厨子もまたボロボロなので、解体するわけにはいかない。ということは厨子の入り口から無理やりなんとか阿弥陀さんを引っ張り出すしかない。
厨子に手を入れ、阿弥陀さんにそっと手を回す。
「よっしゃ、行くぞ……」
リーダーの掛け声で阿弥陀さんを斜めにし、取り出そうとする。しかし、中々お出にならない。
「あっ、違う違う。もっと斜め。あかんあかん」
厨子にガンガン当たる阿弥陀さん。中々出ない阿弥陀さんに苛立つ職人。飛び交う罵声。乱れるチームワーク。このままだと……。
「コツンっ……」
厨子の中でなにかが落ちる音がした。
それは阿弥陀さんの指が折れ、地面に落ちた音だった。
江戸時代から代々伝わる仏像の指が折れ、しかも後ろには心配そうに見守る住職。
「まずい……」
私はその折れた指を住職に見つからないようにして、サッとポケットに入れた。皆、心の中で親指を立て、こう言っただろう。「グッジョブ」
冒頭で「失敗は許されない」と書いたが、失敗はよくあった。お客さんの預かった位牌に傷を入れたり、明治維新くらいからある駕籠の屋根が取れたり。
百年以上経っているものを扱うとき、壊さないで運ぶのはプロでも至難の業なのである。失敗したところをいちいちお客さんに言っていたら、重大な責任問題となる。会社もこの阿弥陀さんに負けず劣らずの真っ黒さだったので、責任など絶対に取れるはずもない。
だからあとでこっそり直すのだ。
指が落ちたことにより、皆冷静さを取り戻したのか、阿弥陀さんはすんなり厨子から出てくれ、なんとかすべてのお荘厳を移動することができた。

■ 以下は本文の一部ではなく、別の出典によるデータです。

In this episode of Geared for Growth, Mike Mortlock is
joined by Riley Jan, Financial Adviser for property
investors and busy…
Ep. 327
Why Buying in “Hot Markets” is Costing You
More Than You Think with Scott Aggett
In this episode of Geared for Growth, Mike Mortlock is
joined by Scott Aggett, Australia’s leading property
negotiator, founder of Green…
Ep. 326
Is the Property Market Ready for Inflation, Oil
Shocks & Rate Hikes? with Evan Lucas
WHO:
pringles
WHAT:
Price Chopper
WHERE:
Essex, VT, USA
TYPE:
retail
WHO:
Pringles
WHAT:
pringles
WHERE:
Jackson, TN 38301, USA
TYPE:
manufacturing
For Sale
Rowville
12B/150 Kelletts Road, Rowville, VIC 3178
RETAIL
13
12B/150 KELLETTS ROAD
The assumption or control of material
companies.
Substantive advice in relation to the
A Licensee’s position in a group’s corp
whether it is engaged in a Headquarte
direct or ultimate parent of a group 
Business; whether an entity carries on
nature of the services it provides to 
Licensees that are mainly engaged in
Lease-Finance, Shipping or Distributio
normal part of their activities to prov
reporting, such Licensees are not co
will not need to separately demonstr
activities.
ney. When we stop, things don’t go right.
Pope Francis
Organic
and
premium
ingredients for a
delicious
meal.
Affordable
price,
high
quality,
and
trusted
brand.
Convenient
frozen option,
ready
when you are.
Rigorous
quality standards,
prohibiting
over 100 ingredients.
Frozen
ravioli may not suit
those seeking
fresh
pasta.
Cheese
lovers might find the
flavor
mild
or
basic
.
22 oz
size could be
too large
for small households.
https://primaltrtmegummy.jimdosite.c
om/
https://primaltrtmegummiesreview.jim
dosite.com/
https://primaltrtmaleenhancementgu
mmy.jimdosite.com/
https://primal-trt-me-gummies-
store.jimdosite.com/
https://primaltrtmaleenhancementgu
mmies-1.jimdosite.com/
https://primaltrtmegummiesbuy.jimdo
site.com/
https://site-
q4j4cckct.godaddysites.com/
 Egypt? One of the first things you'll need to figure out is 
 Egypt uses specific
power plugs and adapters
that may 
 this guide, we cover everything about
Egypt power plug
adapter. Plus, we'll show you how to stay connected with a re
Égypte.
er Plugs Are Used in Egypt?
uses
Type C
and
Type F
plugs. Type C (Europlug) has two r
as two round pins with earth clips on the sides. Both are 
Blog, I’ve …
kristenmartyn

もちろん他のところも折れるわ、崩れるわで、てんやわんや。最後は「もう、放っとけ」と投げやりになった。住職はどんな気持ちで見ていたのだろう。
お寺にある代々伝わる、仏像。
もしかしたらあなたの檀家寺の仏像の指もアロンアルファでくっつけられたものかもしれない……
働きたくないんです。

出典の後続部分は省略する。